As Steven says, the band has history in putting on secret shows, including appearing at an East Kilbride bar last year as a warm-up for T In The Park.
At that stage in their career the Dublin foursome - Steven, Jason Boland, Vincent May, Mark Prendergrast - were on the rise, and they have just kept getting higher since then.
Debut album In A Perfect World went Top 3 in the charts, they have been picked to support Kings of Leon at the American rockers' upcoming Irish gig, and their American tour featured a string of sold-out gigs.
They have even been roped in to help boy band superstars One Direction for their next album.
Steven reckons it's all down to the emotion that runs through their songs, and he doesn't mind putting his personal feelings under the spotlight.
"Sometimes it's difficult to be singing the lyrics every night, but it's more daunting the first time I play them," he says.
"A song is like a brick wall, you can hide behind a song when you're pouring your heart out - people can be so opinionated about songs and like them in different ways, and when people like a song it's not really yours anymore."
For years the group felt like they were hitting a brick wall, not hiding behind it. Steven and school friend Mark formed pop band 21 Demand in their teens, even topping the Irish charts with single Give Me A Minute.

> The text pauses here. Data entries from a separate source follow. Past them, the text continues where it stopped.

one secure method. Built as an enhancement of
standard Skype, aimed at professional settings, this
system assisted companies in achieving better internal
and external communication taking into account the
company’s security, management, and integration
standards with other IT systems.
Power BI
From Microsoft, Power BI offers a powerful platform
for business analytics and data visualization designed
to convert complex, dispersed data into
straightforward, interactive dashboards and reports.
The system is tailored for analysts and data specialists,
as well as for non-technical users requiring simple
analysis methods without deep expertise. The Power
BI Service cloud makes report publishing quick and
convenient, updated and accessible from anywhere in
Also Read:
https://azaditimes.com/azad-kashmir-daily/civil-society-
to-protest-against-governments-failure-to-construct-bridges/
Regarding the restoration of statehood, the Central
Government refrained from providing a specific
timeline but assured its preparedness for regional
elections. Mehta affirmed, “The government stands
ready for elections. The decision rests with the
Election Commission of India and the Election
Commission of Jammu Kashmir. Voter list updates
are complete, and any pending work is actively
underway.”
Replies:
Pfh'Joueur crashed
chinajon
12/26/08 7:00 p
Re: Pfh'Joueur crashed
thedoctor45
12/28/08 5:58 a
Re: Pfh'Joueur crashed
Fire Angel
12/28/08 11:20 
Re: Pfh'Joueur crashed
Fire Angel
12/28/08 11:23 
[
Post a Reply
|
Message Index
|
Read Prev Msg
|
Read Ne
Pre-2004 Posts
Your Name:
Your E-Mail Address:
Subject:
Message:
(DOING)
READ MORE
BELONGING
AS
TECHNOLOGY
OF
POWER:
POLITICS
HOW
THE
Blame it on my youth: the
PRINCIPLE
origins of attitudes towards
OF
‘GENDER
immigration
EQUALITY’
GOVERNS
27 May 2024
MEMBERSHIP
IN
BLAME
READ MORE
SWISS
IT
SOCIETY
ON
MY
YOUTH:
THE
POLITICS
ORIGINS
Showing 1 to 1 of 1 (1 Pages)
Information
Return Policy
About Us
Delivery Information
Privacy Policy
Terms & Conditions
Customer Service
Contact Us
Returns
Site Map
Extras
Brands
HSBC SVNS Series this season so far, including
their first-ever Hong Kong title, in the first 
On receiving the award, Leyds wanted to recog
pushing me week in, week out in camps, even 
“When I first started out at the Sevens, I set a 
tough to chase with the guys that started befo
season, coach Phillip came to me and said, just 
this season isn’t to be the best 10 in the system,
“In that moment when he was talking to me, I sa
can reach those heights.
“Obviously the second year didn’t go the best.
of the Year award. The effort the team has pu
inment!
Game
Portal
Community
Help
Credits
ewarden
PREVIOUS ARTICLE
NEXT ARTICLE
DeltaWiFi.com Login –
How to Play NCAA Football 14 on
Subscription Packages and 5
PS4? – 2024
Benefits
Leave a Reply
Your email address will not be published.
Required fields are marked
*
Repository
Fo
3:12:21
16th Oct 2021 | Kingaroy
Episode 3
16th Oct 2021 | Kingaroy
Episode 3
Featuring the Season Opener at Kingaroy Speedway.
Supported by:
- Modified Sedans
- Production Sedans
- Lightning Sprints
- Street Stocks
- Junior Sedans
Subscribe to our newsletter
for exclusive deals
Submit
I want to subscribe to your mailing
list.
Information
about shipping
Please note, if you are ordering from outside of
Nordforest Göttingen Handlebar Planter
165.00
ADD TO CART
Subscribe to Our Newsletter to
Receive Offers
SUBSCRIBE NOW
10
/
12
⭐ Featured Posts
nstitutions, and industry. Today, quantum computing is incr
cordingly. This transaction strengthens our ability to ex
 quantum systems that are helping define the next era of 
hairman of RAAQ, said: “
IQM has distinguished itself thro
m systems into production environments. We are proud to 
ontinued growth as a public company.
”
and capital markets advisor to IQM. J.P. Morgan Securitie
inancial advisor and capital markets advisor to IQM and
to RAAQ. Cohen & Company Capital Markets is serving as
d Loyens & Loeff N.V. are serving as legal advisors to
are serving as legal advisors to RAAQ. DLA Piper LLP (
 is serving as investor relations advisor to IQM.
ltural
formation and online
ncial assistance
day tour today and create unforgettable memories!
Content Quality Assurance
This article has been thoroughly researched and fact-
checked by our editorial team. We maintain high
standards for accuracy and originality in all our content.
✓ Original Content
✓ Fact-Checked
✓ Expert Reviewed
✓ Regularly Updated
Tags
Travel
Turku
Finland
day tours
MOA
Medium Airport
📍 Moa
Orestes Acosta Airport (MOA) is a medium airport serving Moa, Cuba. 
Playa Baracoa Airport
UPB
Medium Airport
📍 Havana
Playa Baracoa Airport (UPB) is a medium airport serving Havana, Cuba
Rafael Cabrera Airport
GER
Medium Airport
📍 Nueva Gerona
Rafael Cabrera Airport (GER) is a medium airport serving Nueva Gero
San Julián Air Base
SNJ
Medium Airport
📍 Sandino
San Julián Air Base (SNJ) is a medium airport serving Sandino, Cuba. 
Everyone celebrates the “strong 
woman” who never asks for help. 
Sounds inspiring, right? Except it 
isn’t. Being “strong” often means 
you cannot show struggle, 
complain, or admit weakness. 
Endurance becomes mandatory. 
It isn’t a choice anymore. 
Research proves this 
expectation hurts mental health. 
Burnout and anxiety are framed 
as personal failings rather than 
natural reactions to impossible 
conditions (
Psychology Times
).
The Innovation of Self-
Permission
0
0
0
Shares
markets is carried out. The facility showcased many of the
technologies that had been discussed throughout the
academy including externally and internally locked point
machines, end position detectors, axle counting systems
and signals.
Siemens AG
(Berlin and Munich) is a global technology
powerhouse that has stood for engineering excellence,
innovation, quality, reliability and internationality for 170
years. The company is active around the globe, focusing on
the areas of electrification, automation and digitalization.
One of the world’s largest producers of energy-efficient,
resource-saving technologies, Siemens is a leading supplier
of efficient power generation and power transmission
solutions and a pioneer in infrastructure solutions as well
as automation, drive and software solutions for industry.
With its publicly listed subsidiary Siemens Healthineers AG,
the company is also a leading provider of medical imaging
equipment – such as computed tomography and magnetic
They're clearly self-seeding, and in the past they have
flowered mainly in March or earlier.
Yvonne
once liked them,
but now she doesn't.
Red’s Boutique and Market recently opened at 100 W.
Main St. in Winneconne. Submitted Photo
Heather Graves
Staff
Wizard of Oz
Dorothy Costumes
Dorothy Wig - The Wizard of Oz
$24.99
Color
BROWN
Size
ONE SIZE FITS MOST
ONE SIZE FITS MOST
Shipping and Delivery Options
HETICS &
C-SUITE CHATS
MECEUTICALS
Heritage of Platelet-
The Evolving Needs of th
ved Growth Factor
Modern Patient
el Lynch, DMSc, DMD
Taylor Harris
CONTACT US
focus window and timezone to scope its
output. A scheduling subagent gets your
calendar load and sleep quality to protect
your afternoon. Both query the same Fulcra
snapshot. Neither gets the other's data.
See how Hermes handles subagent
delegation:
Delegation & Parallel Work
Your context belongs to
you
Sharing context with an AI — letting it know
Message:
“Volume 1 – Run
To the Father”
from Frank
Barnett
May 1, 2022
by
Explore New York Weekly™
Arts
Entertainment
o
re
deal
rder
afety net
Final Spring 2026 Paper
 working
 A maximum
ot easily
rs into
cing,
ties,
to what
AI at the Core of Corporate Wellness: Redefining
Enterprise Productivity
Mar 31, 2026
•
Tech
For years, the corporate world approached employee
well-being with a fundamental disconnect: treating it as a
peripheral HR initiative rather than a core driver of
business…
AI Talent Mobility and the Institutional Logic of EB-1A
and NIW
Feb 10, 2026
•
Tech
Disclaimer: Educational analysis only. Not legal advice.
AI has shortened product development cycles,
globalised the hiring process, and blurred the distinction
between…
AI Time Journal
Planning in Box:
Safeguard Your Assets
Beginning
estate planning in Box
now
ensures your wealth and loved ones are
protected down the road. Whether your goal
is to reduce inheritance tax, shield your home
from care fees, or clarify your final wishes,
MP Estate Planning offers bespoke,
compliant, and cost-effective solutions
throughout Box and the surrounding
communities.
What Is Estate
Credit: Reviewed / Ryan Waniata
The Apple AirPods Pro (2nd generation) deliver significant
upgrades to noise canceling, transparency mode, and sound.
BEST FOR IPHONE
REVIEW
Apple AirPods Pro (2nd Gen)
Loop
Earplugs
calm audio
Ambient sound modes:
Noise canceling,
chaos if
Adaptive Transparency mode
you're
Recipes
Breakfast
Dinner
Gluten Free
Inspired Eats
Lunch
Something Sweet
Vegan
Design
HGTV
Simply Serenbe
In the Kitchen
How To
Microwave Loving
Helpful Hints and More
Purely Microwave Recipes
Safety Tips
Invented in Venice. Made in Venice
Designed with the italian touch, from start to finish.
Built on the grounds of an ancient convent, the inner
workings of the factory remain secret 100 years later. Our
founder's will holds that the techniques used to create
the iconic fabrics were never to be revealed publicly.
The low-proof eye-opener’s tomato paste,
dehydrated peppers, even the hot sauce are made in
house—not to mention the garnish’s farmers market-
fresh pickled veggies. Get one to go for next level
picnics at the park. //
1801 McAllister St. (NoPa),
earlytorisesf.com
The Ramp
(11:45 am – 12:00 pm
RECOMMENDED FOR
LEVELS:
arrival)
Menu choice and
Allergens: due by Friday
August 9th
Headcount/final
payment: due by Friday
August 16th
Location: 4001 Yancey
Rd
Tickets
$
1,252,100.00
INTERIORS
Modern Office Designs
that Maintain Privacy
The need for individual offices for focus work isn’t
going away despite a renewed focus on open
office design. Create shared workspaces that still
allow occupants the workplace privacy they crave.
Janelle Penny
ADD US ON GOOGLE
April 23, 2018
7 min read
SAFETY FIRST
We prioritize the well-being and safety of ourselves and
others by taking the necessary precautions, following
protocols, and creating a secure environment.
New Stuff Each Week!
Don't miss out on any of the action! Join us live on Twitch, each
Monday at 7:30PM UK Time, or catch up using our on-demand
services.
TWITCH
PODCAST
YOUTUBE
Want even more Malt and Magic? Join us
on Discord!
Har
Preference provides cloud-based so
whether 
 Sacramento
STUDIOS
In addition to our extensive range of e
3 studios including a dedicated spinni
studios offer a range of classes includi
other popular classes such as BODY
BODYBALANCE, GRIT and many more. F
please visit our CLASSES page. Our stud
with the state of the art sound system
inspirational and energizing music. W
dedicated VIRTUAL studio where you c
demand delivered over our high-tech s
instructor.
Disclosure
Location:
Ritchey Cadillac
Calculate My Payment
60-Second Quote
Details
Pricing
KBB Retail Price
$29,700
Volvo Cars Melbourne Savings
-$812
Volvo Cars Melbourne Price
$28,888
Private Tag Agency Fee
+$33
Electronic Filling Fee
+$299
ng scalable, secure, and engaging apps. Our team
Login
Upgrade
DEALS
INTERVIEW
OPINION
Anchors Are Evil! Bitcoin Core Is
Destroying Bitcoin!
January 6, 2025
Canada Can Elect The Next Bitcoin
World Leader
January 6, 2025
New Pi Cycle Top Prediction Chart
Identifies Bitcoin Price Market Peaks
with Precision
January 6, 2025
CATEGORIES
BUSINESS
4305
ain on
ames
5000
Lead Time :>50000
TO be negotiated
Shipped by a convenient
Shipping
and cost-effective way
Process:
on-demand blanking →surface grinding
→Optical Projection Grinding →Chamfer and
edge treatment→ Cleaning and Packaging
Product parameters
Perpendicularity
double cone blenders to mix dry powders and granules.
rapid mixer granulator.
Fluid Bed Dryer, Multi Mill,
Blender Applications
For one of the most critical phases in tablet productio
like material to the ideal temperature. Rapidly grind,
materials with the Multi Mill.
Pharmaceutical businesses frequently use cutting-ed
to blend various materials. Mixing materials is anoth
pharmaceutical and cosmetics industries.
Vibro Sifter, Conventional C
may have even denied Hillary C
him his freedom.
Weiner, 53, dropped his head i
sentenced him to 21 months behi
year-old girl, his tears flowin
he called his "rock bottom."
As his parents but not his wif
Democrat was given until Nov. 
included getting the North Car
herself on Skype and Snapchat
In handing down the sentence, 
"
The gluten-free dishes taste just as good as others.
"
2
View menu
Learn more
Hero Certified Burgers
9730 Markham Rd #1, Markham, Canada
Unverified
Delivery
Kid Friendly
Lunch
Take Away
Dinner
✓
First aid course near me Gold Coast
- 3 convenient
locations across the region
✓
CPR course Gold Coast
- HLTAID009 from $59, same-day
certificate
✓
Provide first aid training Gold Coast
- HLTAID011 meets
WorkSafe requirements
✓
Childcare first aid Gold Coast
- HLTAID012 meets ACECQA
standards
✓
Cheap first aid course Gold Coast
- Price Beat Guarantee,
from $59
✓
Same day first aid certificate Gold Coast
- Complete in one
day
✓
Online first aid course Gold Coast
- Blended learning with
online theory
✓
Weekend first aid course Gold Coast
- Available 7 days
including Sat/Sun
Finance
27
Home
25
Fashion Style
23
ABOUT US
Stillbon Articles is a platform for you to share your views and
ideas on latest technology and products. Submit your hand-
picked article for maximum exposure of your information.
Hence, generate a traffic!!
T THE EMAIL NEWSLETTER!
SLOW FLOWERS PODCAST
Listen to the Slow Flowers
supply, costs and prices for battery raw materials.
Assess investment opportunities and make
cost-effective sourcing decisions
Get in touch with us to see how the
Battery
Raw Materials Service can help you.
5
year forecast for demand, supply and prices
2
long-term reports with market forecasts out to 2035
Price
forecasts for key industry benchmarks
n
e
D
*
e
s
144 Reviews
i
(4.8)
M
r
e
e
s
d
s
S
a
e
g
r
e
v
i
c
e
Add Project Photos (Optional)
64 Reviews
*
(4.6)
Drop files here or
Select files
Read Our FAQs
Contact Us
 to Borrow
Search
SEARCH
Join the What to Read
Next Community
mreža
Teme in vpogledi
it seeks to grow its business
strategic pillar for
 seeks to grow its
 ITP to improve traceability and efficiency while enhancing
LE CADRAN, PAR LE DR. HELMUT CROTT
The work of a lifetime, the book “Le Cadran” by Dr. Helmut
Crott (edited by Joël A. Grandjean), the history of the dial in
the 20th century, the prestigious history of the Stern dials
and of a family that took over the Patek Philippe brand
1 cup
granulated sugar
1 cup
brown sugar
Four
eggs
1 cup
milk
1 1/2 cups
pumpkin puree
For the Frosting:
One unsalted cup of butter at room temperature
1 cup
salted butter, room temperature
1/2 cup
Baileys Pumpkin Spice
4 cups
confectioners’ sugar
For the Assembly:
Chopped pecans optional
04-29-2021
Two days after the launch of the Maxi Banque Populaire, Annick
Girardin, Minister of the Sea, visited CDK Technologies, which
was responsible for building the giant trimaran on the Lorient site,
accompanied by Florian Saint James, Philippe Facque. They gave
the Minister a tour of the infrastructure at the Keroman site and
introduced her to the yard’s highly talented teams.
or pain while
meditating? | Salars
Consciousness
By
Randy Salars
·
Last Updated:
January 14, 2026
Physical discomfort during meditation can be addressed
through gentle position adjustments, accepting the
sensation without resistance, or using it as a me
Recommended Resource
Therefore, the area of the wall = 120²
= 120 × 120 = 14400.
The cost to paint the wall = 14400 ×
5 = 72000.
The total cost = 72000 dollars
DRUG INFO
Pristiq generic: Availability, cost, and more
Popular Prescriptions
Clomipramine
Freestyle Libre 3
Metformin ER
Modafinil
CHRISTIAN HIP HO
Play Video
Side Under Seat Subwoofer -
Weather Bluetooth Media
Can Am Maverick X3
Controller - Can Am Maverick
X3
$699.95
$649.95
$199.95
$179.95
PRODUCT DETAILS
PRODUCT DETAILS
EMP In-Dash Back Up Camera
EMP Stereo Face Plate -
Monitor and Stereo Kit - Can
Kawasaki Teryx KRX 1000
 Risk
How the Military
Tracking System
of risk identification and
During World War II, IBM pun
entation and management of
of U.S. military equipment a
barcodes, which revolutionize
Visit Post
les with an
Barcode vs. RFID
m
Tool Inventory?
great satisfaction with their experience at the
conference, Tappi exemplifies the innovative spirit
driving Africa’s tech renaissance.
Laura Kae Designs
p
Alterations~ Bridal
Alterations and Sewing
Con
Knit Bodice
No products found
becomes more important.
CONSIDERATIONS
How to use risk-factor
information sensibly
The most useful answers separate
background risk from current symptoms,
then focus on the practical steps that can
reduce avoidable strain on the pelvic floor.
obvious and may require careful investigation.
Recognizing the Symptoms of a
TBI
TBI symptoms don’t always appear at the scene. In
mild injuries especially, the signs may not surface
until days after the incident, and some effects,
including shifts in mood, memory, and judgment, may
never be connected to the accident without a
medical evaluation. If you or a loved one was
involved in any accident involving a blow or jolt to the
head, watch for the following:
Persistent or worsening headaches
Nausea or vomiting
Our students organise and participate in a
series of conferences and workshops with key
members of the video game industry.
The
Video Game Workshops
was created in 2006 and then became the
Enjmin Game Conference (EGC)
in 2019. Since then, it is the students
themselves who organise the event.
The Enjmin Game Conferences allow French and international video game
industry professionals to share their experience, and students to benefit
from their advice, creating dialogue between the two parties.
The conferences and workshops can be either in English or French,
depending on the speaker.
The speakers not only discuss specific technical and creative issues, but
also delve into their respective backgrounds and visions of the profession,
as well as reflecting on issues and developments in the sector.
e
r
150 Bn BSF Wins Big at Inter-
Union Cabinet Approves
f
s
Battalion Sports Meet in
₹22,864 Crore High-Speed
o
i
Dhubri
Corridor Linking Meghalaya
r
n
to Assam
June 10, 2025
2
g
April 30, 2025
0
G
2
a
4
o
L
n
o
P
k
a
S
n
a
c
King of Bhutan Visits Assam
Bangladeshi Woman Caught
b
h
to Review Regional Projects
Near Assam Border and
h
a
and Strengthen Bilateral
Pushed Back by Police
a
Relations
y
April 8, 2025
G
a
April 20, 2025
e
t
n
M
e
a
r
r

Yet they weren't happy, and formed Kodaline, placing more of an emphasis on big, anthemic tunes with huge sing-a-long choruses.
Their hard work has paid off, but focusing on music wasn't easy for Steven, who dropped out of college to follow his music dreams.
"I come from a college-orientated family and am the only one who's dropped out, so it was scary to tell my parents I'd done that," he says.
"When you think of the bigger picture though, there are bigger struggles than that going on in the world, and I'm fortunate to have good friends and family. So I took a step back and thought why am I worried about this? I switched off for a few months and then channelled that into the music."
Now the focus is on channelling his energy into their current tour and then a return to the studio, where they will start recording their second album in May.
Steven's optimistic their follow-up to In A Perfect World will move things forward for the group, without shaking the formula around too much.
"It's still lyrically about lots of things in the world from my point of view, but the sounds have changed," he adds.
"I'd like to think it's better because we are growing up as a band, we've travelled the world and met a lot of new people, so we could write an anthology about those experiences. It will be different but we're not going to do an instrumental funk album or anything like that."
As well as that they've helped to pen a tune or two for One Direction, but Steven's more enthused when it comes to talking about another passion of his - the supernatural.
A huge horror movie fan (he lists his favourite as classic chiller Rosemary's Baby) the singer has been looking out for ghosts and ghouls…
"I'm obsessed with the supernatural," he says.
"Some of the studios we have played in are apparently haunted, although I'm still sceptical.
"I did go searching around and into the basement to see if I could find anything but I didn't see any ghosts."